What is being asked
Repeat each entry exactly; omit all pictures.

Data under study
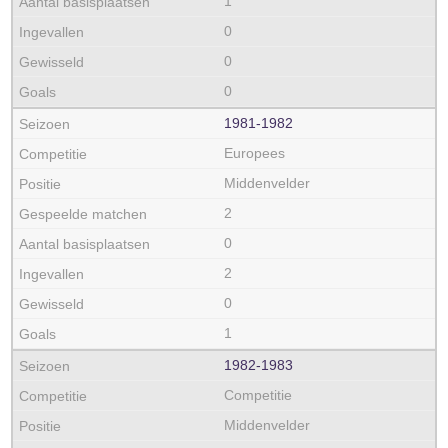
1
0
0
0
1981‑1982
Europees
Middenvelder
2
0
2
0
1
1982‑1983
Competitie
Middenvelder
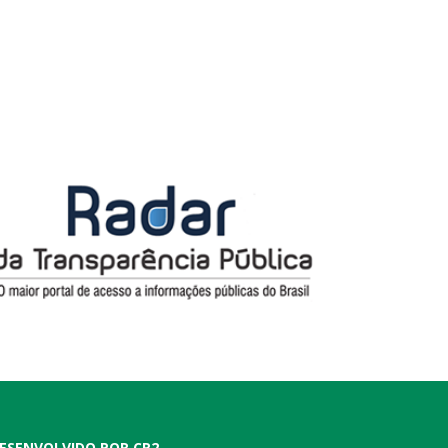
ESENVOLVIDO POR CR2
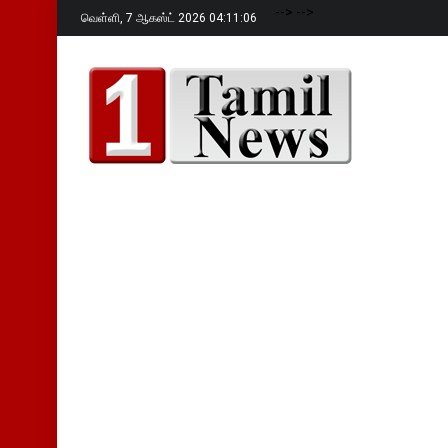
-->
-->
வெள்ளி,
7 ஆகஸ்ட் 2026 04:11:08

Exercise result
1
0
0
0
1981‑1982
Europees
Middenvelder
2
0
2
0
1
1982‑1983
Competitie
Middenvelder
ESENVOLVIDO POR CR2
-->
-->
வெள்ளி,
7 ஆகஸ்ட் 2026 04:11:08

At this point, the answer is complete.